What is Bean Oil?
Bean oil derives from the soybean. The oil is then sold as a vegetable oil and the by-product (which is the soybean meal), is often given to animals as a source of feed. Bean oil is also a main source of biodiesel.
Uses of Bean Oil
One of the by-products which comes for the production of the bean oil is Lecithin. This is a natural lubricant and emulsifier, this is used in a large array of foods, industrial and commercial applications. This is also used in chocolate bars to keep the cocoa butter and cocoa from separating.
Another use of bean oil is in pharmaceutical products and protective coatings.

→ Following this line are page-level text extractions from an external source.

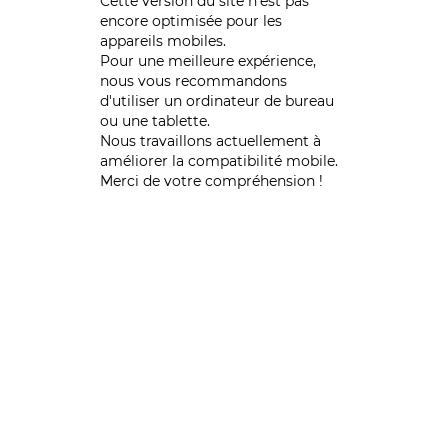
Cette version du site n’est pas
encore optimisée pour les
appareils mobiles.
Pour une meilleure expérience,
nous vous recommandons
d'utiliser un ordinateur de bureau
ou une tablette.
Nous travaillons actuellement à
améliorer la compatibilité mobile.
Merci de votre compréhension !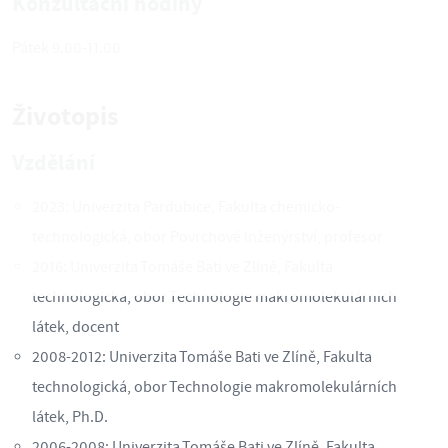
Konzultační hodiny
Pátek 9.00-11.00
Životopis
Vzdělání
2023: Univerzita Pardubice, Fakulta chemicko-
technologická, obor Povrchové inženýrství, profesor
2016: Univerzita Tomáše Bati ve Zlíně, Fakulta
technologická, obor Technologie makromolekulárních
látek, docent
2008-2012: Univerzita Tomáše Bati ve Zlíně, Fakulta
technologická, obor Technologie makromolekulárních
látek, Ph.D.
2006-2008: Univerzita Tomáše Bati ve Zlíně, Fakulta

Bean oil is also used in the production of:
- Salad dressing
- Non-dairy coffee creamers
Bean oil is often used in processed foods. Processed foods are becoming one of the most harmfully portions of the modern age diets and have been attributed to disease and poor health.
Risks of Bean Oil
Like any futures contract, there is always the possibility that the underlying asset i.e. bean oil will move in the opposite direction to which you hold your contract. For example: you have taken a long position (expecting the price of Rice to rise), if this were to happen and the corn fell in price, your long position in corn will decrease in value.
Cultivation risks associated with growing soybeans such as low rain falls, insects, snails, disease, temperature, wind and solar radiation. All these factors can affect the level of output a farm is able to produce hence affecting the price of the soybeans.
Demand and supply can also form a large part of bean oil as being a by-product from the soybean plant, this should also be taken into consideration for investors.